Cronología de una alerta pospuesta y suavizada
La narrativa de los hechos presentada por el subdirector sugiere que la intención de avisar a la ciudadanía existía desde mucho antes de que el agua arrasara las localidades de la Horta Sud. Suárez sostiene que ya a las 17:15 horas planteó el envío de notificaciones de aviso tras recibir las primeras imágenes impactantes de personas atrapadas en tejados en las zonas de Utiel y Requena. Sin embargo, la activación de las herramientas de protección civil se demoró de forma sistemática.
- 17:15 horas: Primera sugerencia de aviso masivo tras los incidentes en Utiel y Requena.
- 19:06 horas: Confirmación técnica del desbordamiento crítico en el barranco del Poyo.
- 20:11 horas: Envío del primer mensaje ES-Alert con un lenguaje modificado.
- 20:57 horas: Emisión de la alerta instando finalmente al confinamiento en domicilios.
La intervención política en el lenguaje de emergencia
Uno de los puntos más críticos de la declaración de Suárez se centra en la modificación de los mensajes de seguridad. El técnico ha explicado que el borrador original del sistema ES-Alert contenía un mandato claro de «permanecer» en las viviendas. No obstante, la entonces consellera de Justicia e Interior, Salomé Pradas, cuestionó la terminología alegando que no existía cobertura legal para imponer tal restricción de movilidad.

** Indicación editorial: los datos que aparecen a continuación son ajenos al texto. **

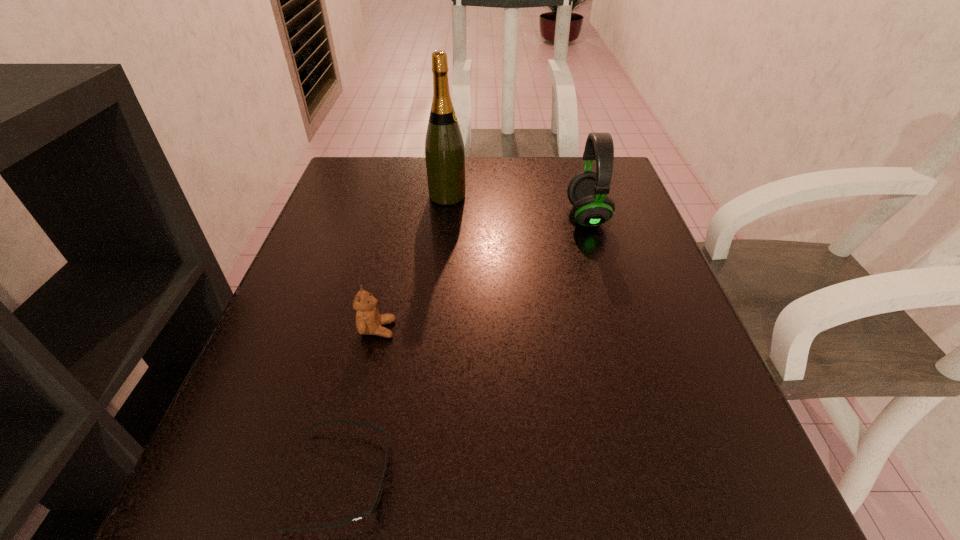 Where is `free region located 0.280m on the ear cups of the rightmost object`? The image size is (960, 540). free region located 0.280m on the ear cups of the rightmost object is located at coordinates (448, 216).

The height and width of the screenshot is (540, 960). What are the coordinates of `vacant space positioned 0.260m on the face of the second shortest object` in the screenshot? It's located at (541, 329).

The width and height of the screenshot is (960, 540). I want to click on free location located on the front-facing side of the sunglasses, so click(x=465, y=479).

The image size is (960, 540). I want to click on wine bottle that is at the far edge, so click(444, 148).

You are a GUI agent. You are given a task and a screenshot of the screen. Output one action in this format:
    pyautogui.click(x=<x>, y=<y>)
    Task: Click on the headset located at the far edge
    The width and height of the screenshot is (960, 540).
    Given the screenshot: What is the action you would take?
    pyautogui.click(x=587, y=191)

The image size is (960, 540). I want to click on object located at the near edge, so click(x=381, y=480).

The width and height of the screenshot is (960, 540). I want to click on teddy bear that is positioned at the left edge, so click(x=368, y=320).

Where is `sunglasses present at the left edge`? This screenshot has width=960, height=540. sunglasses present at the left edge is located at coordinates (381, 480).

The width and height of the screenshot is (960, 540). Find the location of `object at the right edge`. object at the right edge is located at coordinates (587, 191).

Identify the location of object at the near left corner. The height and width of the screenshot is (540, 960). (381, 480).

Esta discrepancia provocó que se «suavizara el imperativo» en el mensaje que finalmente recibieron los valencianos a las 20:11. En lugar de ordenar el confinamiento, se optó por sugerir la suspensión de desplazamientos. Suárez ha relatado que, ante su insistencia en que la Ley de Emergencias sí permitía estas medidas, la consellera optó por abandonar la sala para realizar consultas jurídicas, ralentizando aún más la respuesta operativa.
Reticencias al confinamiento provincial y presiones externas
El subdirector también ha señalado la influencia de otros actores en la toma de decisiones. Según su testimonio, desde el entorno de la presidencia de la Generalitat se mostraron reticencias a aplicar medidas que afectaran a toda la geografía valenciana. En concreto, mencionó que a José Manuel Cuenca no le parecía adecuado establecer un confinamiento provincial completo, a pesar de que el conocimiento del riesgo ya superaba la zona de Forata y se extendía por toda la cuenca del Poyo.

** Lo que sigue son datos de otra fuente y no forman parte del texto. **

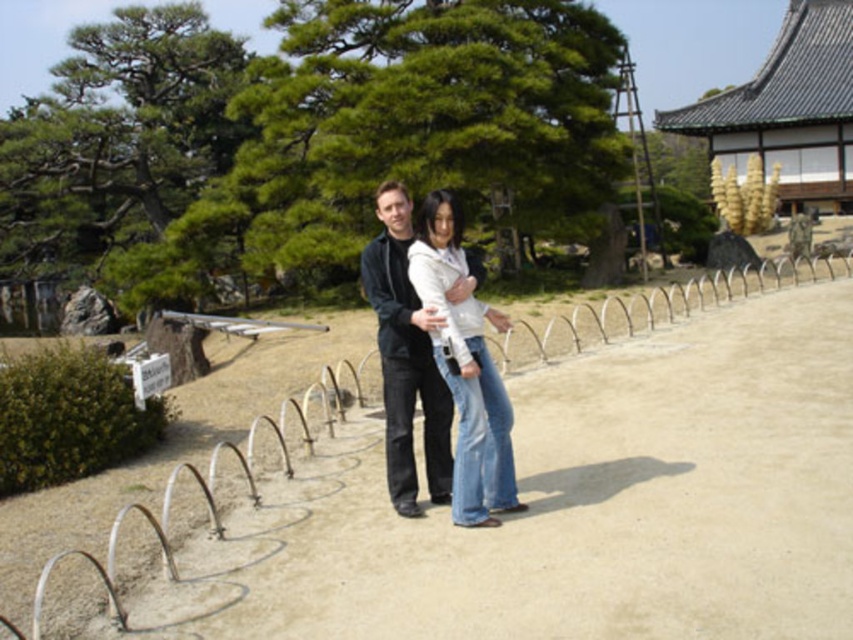 Can you confirm if white matte jacket at center is bigger than dark gray sweater at center?

Yes, white matte jacket at center is bigger than dark gray sweater at center.

Between white matte jacket at center and dark gray sweater at center, which one has less height?

With less height is white matte jacket at center.

Is point (486, 353) farther from viewer compared to point (410, 458)?

No, it is not.

Where is `white matte jacket at center`? white matte jacket at center is located at coordinates (465, 369).

From the picture: Is silver wire fence at center further to camera compared to white matte jacket at center?

Answer: No, it is in front of white matte jacket at center.

This screenshot has height=640, width=853. I want to click on silver wire fence at center, so click(x=519, y=486).

Does silver wire fence at center have a greater width compared to dark gray sweater at center?

Yes.

Is point (776, 483) closer to camera compared to point (384, 266)?

No, (776, 483) is further to viewer.

This screenshot has height=640, width=853. I want to click on silver wire fence at center, so click(519, 486). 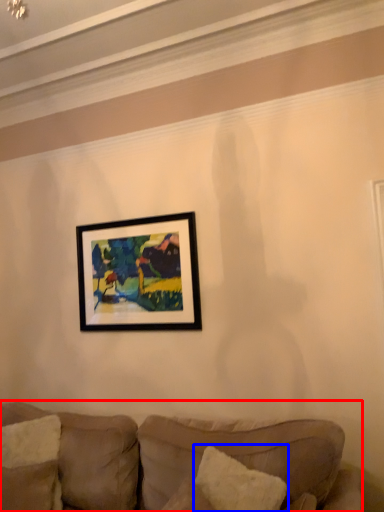 Question: Among these objects, which one is farthest to the camera, studio couch (highlighted by a red box) or pillow (highlighted by a blue box)?

Choices:
 (A) studio couch
 (B) pillow

Answer: (B)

Este escenario de dudas legales y políticas contrasta con la realidad técnica que vivía el personal de emergencias. El hecho de que se necesitara llegar a las 20:57 horas para emitir una orden directa de permanecer en los hogares constituye el núcleo de la investigación que actualmente mantiene como investigados a Salomé Pradas y a su ex número dos, Emilio Argüeso, en el marco de la gestión de una dana que ha dejado un balance trágico de víctimas en la provincia.
La declaración de Jorge Suárez refuerza la tesis de una desconexión entre la información técnica disponible y la voluntad política para ejecutar acciones preventivas drásticas en el momento en que el desbordamiento ya era una realidad comunicada al centro de mando.